“I bought these here earlier today, but when I got them home I discovered that one of them seems to have a hole in it.”

English Lesson: I bought these here earlier today, but when I got them home I discovered that one of them seems to have a hole in it.

Earlier today you bought a pair of gloves, but one of them had a hole in it. Now you've returned to the store where you bought the gloves. This is how you explain your situation to a cashier on duty.

I bought these here earlier today, but when I got them home I discovered that one of them seems to have a hole in it.

earlier today

The meaning of "earlier today" is obvious, but you can use this phrase to mean sometime 2-3 hours before now, and within the same day.

get (something) home

When you buy something new, you take it back home with you. To describe this action, use the phrase "get it home":

I can't wait to get it home and try it out!

This phrase is only used for new things that you buy, get as a gift, or are given at work.

(someone) discovered that (clause)

Use the phrase "I discovered that..." to talk about learning something by noticing new details.

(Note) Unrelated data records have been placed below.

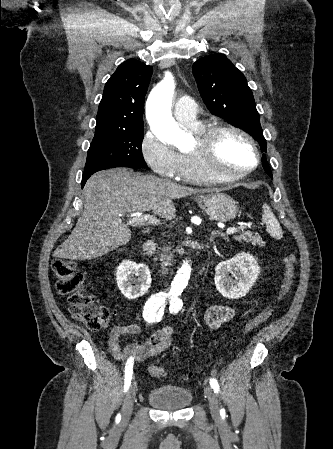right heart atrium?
Instances as JSON below:
<instances>
[{"instance_id": "d8ad5b80", "label": "right heart atrium", "mask_w": 333, "mask_h": 449, "mask_svg": "<svg viewBox=\"0 0 333 449\" xmlns=\"http://www.w3.org/2000/svg\"><path fill=\"white\" fill-rule=\"evenodd\" d=\"M143 159L159 176L178 178L180 158L170 145L160 140L153 132L147 131L141 141Z\"/></svg>"}]
</instances>
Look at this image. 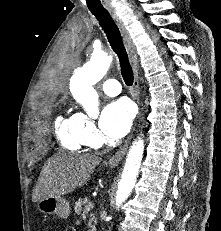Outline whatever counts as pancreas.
Wrapping results in <instances>:
<instances>
[{"label": "pancreas", "instance_id": "obj_1", "mask_svg": "<svg viewBox=\"0 0 221 231\" xmlns=\"http://www.w3.org/2000/svg\"><path fill=\"white\" fill-rule=\"evenodd\" d=\"M89 200L88 198H79L76 202H75V206H74V210L75 213L77 215H80L82 211H84L86 205L88 204ZM92 223H96V218L94 216V214H90V219L88 222V227L90 228L89 231H96V227L94 224Z\"/></svg>", "mask_w": 221, "mask_h": 231}]
</instances>
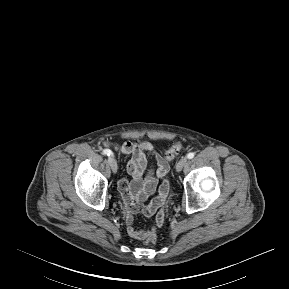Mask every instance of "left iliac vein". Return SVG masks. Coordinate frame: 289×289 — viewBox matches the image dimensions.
<instances>
[{"instance_id": "obj_1", "label": "left iliac vein", "mask_w": 289, "mask_h": 289, "mask_svg": "<svg viewBox=\"0 0 289 289\" xmlns=\"http://www.w3.org/2000/svg\"><path fill=\"white\" fill-rule=\"evenodd\" d=\"M187 163V158L186 157H182L176 164V171L180 172L183 167L185 166V164Z\"/></svg>"}]
</instances>
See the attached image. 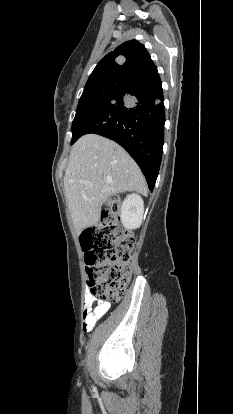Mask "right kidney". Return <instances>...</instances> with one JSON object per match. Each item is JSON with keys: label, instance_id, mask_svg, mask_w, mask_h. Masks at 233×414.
Listing matches in <instances>:
<instances>
[{"label": "right kidney", "instance_id": "ca27d5eb", "mask_svg": "<svg viewBox=\"0 0 233 414\" xmlns=\"http://www.w3.org/2000/svg\"><path fill=\"white\" fill-rule=\"evenodd\" d=\"M144 202L138 194L128 195L121 206V222L126 229H136L142 224Z\"/></svg>", "mask_w": 233, "mask_h": 414}]
</instances>
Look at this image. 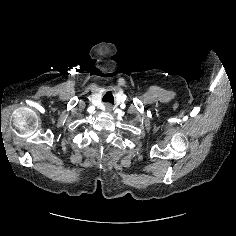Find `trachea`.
Returning <instances> with one entry per match:
<instances>
[{
    "label": "trachea",
    "mask_w": 236,
    "mask_h": 236,
    "mask_svg": "<svg viewBox=\"0 0 236 236\" xmlns=\"http://www.w3.org/2000/svg\"><path fill=\"white\" fill-rule=\"evenodd\" d=\"M103 102L114 104V97L110 91L104 95Z\"/></svg>",
    "instance_id": "3493384b"
}]
</instances>
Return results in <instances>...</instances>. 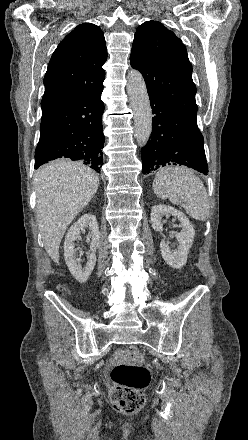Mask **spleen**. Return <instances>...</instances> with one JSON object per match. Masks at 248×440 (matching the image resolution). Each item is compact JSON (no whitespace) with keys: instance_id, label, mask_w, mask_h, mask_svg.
I'll list each match as a JSON object with an SVG mask.
<instances>
[{"instance_id":"obj_1","label":"spleen","mask_w":248,"mask_h":440,"mask_svg":"<svg viewBox=\"0 0 248 440\" xmlns=\"http://www.w3.org/2000/svg\"><path fill=\"white\" fill-rule=\"evenodd\" d=\"M153 191L161 199H169L172 204H186L187 214L206 221L209 216L208 196L203 182L185 167H164L153 181Z\"/></svg>"}]
</instances>
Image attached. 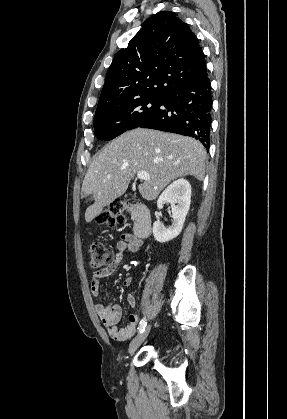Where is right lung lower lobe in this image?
I'll list each match as a JSON object with an SVG mask.
<instances>
[{
    "label": "right lung lower lobe",
    "instance_id": "obj_1",
    "mask_svg": "<svg viewBox=\"0 0 287 419\" xmlns=\"http://www.w3.org/2000/svg\"><path fill=\"white\" fill-rule=\"evenodd\" d=\"M211 110V83L206 74L165 94L156 111L139 127L191 136L208 150Z\"/></svg>",
    "mask_w": 287,
    "mask_h": 419
}]
</instances>
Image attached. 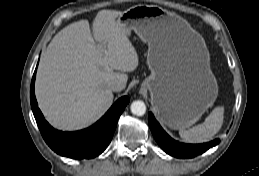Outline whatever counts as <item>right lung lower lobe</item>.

This is different from "realizing" something, which also means to start to think something. But "realizing" things takes more mental work than "discovering" things:

As I was riding the train home, I realized that I'd left my keys in the closet at work.

You could also use the word "noticed":

I bought these here earlier today, but when I got them home I noticed that one of them seems to have a hole in it.

(something) seems to (do, have, or be something)

You can say that something "seems to be ___" when you notice something but you're not completely sure that you have identified it correctly. For example, if you're video chatting and it takes her a few extra seconds to answer your questions, you can say:

There seems to be a bit of a lag.

You can also use "seems to..." to to politely point out a problem.

For example, imagine that you're paying for a shirt that you buy at a department store, and you give the cashier some cash. But after he counts it, he says to you:

You seem to be a bit short.

That means "You don't have enough money." But the cashier just says "You seem to be..." to be polite. "Seems to..." is a way to act like you might be wrong about what you've seen or heard, even if you're actually sure that you're correct.